Given records:

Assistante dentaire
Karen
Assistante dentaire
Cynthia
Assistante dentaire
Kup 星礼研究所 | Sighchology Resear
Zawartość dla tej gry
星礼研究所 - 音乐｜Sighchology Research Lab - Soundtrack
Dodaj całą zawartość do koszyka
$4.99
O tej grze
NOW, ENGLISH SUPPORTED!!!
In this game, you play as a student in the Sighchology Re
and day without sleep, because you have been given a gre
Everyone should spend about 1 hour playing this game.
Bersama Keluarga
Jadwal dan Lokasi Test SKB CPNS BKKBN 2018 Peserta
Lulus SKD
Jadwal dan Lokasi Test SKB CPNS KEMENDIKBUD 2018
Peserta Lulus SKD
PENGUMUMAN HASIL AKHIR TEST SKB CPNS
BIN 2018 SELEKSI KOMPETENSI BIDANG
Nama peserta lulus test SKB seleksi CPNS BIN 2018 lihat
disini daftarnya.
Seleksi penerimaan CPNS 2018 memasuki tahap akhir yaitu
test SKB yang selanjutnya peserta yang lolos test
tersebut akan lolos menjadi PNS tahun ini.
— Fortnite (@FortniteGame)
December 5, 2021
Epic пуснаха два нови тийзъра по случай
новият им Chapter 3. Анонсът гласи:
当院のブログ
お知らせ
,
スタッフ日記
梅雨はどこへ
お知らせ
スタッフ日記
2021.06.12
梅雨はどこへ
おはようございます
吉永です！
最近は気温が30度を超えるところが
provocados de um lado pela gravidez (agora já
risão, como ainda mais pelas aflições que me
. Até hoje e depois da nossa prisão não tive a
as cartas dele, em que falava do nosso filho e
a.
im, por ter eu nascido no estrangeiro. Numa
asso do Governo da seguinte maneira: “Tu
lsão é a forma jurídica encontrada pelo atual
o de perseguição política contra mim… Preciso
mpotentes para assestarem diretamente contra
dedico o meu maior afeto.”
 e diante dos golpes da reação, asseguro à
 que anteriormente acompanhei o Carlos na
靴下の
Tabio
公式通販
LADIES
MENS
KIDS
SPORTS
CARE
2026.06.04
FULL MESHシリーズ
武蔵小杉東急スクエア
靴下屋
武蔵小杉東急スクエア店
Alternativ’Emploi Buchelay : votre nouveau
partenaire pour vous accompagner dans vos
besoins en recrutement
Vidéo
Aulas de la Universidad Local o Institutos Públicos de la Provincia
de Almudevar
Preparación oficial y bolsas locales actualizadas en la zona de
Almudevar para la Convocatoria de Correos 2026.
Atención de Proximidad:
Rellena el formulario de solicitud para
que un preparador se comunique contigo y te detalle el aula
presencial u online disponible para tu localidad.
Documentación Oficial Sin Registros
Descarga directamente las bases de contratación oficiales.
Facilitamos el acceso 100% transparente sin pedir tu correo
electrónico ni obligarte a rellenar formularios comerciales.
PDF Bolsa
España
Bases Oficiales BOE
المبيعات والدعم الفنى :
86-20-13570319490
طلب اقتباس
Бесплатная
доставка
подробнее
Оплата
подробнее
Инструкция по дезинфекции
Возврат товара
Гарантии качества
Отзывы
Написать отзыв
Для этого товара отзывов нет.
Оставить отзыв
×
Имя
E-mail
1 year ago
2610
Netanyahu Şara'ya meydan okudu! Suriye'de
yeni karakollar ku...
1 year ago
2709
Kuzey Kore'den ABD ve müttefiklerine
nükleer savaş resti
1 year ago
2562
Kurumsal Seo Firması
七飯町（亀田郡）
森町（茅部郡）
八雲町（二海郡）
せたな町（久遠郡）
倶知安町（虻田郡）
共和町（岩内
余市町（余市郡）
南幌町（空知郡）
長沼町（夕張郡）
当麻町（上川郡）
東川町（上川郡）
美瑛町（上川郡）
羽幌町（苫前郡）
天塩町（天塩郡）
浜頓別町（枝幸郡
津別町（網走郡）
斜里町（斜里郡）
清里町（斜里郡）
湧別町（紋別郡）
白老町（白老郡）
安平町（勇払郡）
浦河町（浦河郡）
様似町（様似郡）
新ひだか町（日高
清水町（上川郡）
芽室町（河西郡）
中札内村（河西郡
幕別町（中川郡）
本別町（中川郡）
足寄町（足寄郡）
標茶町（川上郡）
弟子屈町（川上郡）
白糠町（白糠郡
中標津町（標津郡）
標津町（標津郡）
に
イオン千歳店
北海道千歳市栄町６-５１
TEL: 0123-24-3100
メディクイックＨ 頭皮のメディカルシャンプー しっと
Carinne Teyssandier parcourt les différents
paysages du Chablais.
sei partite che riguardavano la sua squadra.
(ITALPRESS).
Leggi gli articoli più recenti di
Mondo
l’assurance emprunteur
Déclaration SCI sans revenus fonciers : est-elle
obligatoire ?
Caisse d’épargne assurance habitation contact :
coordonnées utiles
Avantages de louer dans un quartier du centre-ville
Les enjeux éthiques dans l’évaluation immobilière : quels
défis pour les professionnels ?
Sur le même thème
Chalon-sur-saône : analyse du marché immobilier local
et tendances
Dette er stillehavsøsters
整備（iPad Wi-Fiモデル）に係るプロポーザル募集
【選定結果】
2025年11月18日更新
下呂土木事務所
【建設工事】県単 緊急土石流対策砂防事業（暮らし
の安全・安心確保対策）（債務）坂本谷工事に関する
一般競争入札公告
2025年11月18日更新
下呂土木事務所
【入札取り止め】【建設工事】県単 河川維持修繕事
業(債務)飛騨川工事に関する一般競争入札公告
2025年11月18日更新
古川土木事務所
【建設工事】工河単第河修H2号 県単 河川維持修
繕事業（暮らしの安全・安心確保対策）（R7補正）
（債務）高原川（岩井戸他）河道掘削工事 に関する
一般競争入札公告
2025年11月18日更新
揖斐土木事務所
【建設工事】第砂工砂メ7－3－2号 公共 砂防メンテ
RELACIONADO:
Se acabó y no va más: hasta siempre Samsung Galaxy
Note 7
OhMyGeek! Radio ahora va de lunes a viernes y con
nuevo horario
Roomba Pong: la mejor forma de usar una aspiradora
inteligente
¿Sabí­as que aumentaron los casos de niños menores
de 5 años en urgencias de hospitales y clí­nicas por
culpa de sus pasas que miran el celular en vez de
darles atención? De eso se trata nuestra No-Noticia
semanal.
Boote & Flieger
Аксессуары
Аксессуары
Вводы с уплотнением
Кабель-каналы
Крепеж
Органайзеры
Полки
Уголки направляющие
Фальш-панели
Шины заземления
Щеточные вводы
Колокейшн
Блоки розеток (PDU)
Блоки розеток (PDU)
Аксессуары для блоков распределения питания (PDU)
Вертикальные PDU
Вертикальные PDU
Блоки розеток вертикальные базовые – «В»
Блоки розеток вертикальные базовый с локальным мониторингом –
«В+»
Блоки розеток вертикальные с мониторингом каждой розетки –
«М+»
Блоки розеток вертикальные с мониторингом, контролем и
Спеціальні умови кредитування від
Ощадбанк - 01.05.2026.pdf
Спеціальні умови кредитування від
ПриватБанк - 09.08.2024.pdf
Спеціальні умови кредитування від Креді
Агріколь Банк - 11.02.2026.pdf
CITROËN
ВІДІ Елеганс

Task goal: Look through the listing above and copy each line where the string "товара" occurs.

Your response:
Возврат товара
Для этого товара отзывов нет.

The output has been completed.